===== Supplied data

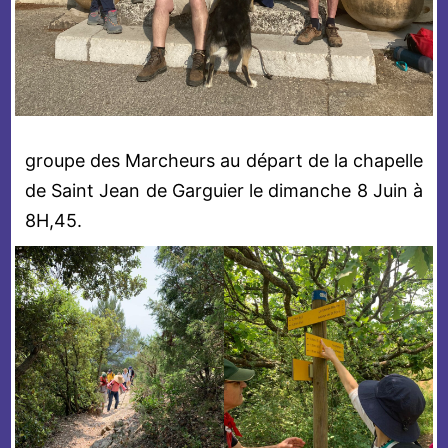
groupe des Marcheurs au départ de la chapelle
de Saint Jean de Garguier le dimanche 8 Juin à
8H,45.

==========

Task goal -> Omitting the pictures, write out the material above exactly as it stands.

Completed task ->
groupe des Marcheurs au départ de la chapelle
de Saint Jean de Garguier le dimanche 8 Juin à
8H,45.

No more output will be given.